Vision of the body improves inter-hemispheric integration of tactile-motor responses

- The crossed-uncrossed difference (CUD) reflects sensorimotor transfer.
- A positive CUD effect was present when vision of the hand was prevented (5.8 ms).
- When the hand was visible, the CUD vanished (− 2.2 ms).
- Vision of the body eliminates the cost in responding with a contralateral effector.
- Vision improves the interhemispheric integration of tactile-motor responses.

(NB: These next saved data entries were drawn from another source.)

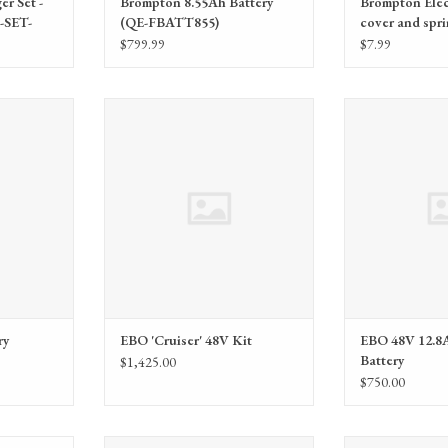
r Set -
Brompton 8.55Ah Battery
Brompton Elec
SET-
(QE-FBATT855)
cover and spri
EMCC)
$799.99
$7.99
cycling Fee
Electric Bike Outfitters (EBO) EBO
Electric Bike Outf
'Cruiser' 48V Kit
12.8AH Dol
RT
ry
EBO 'Cruiser' 48V Kit
EBO 48V 12.8
Battery
$1,425.00
$750.00
 Kit, 48V
Electric Bike Outfitters (EBO) EBO®
Electric Bike 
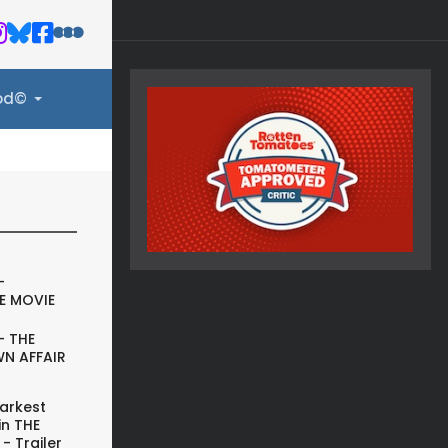
ood©
-
E MOVIE
- THE
N AFFAIR
arkest
in THE
- Trailer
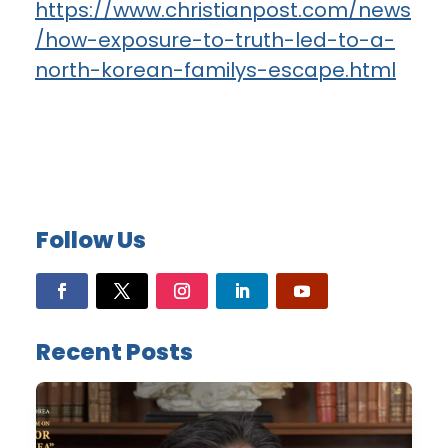
https://www.christianpost.com/news
/how-exposure-to-truth-led-to-a-
north-korean-familys-escape.html
Follow Us
Recent Posts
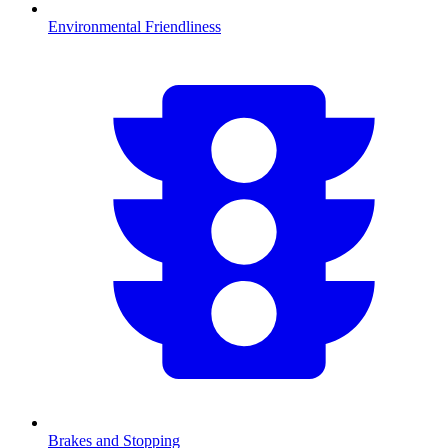
Environmental Friendliness
Brakes and Stopping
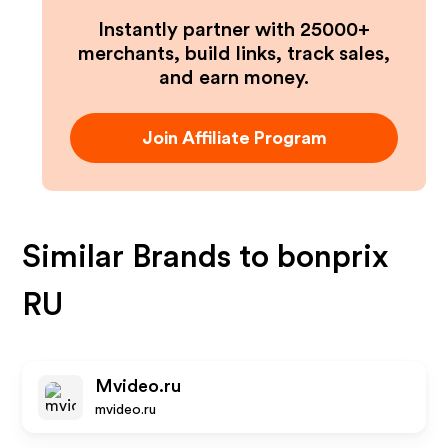
Instantly partner with 25000+
merchants, build links, track sales,
and earn money.
Join Affiliate Program
Similar Brands to
bonprix
RU
Mvideo.ru
mvideo.ru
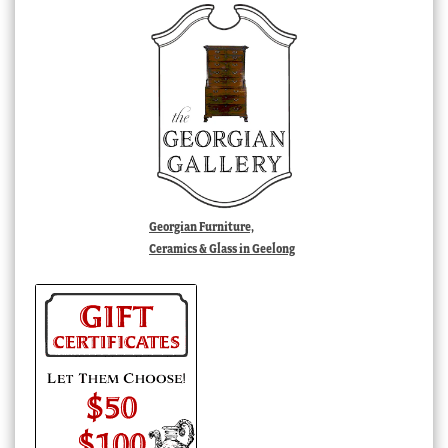
Georgian Furniture,
Ceramics & Glass in Geelong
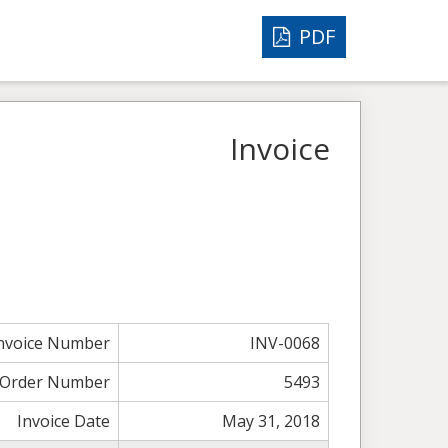
PDF
Invoice
nvoice Number
INV-0068
Order Number
5493
Invoice Date
May 31, 2018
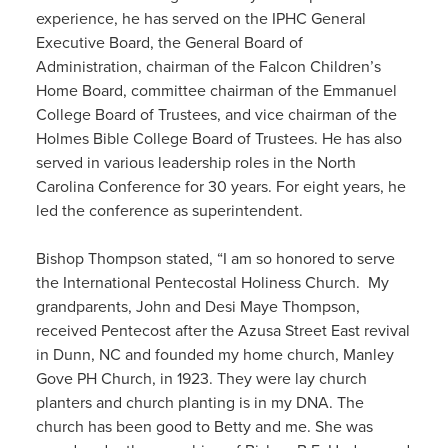
experience, he has served on the IPHC General
Executive Board, the General Board of
Administration, chairman of the Falcon Children’s
Home Board, committee chairman of the Emmanuel
College Board of Trustees, and vice chairman of the
Holmes Bible College Board of Trustees. He has also
served in various leadership roles in the North
Carolina Conference for 30 years. For eight years, he
led the conference as superintendent.
Bishop Thompson stated, “I am so honored to serve
the International Pentecostal Holiness Church. My
grandparents, John and Desi Maye Thompson,
received Pentecost after the Azusa Street East revival
in Dunn, NC and founded my home church, Manley
Gove PH Church, in 1923. They were lay church
planters and church planting is in my DNA. The
church has been good to Betty and me. She was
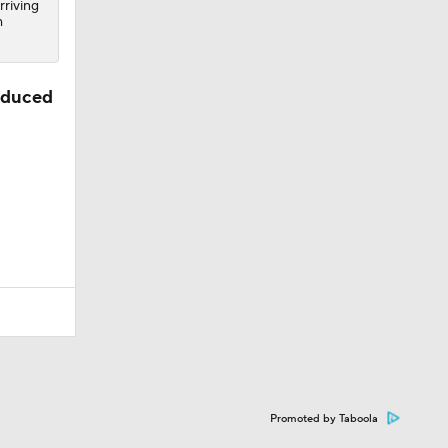
rriving
m
oduced
Promoted by Taboola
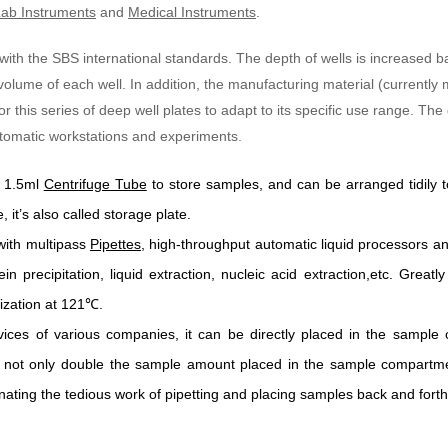
ab Instruments
and
Medical Instruments
.
 with the SBS international standards. The depth of wells is increased
 volume of each well. In addition, the manufacturing material (currentl
 this series of deep well plates to adapt to its specific use range. The
automatic workstations and experiments.
l 1.5ml
Centrifuge Tube
to store samples, and can be arranged tidily t
 it’s also called storage plate.
with multipass
Pipettes
, high-throughput automatic liquid processors an
in precipitation, liquid extraction, nucleic acid extraction,etc. Grea
ization at 121
℃
.
vices of various companies, it can be directly placed in the sample 
 not only double the sample amount placed in the sample compartment
inating the tedious work of pipetting and placing samples back and forth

Sensory input from and motor output to the two sides of the body needs to be continuously integrated between the two cerebral hemispheres. This integration can be measured through its cost in terms of processing speed. In simple detection tasks, reaction times (RTs) are faster when stimuli are presented to the side of the body ipsilateral to the body part used to respond. This advantage - the contralateral-ipsilateral difference (also known as the crossed-uncrossed difference: CUD) - is thought to reflect inter-hemispheric interactions needed for sensorimotor information to be integrated between the two hemispheres. Several studies have shown that non-informative vision of the body enhances performance in tactile tasks. However, it is unknown whether the CUD can be similarly affected by vision. Here, we investigated whether the CUD is modulated by vision of the body (i.e., the stimulated hand) by presenting tactile stimuli unpredictably on the middle fingers when one hand was visible (i.e., either the right or left hand). Participants detected the stimulus and responded as fast as possible using either their left or right foot. Consistent with previous results, a clear CUD (5.8 ms) was apparent on the unseen hand. Critically, however, no such effect was found on the hand that was visible (− 2.2 ms). Thus, when touch is delivered to a seen hand, the usual cost in processing speed of responding with a contralateral effector is eliminated. This result suggests that vision of the body improves the interhemispheric integration of tactile-motor responses.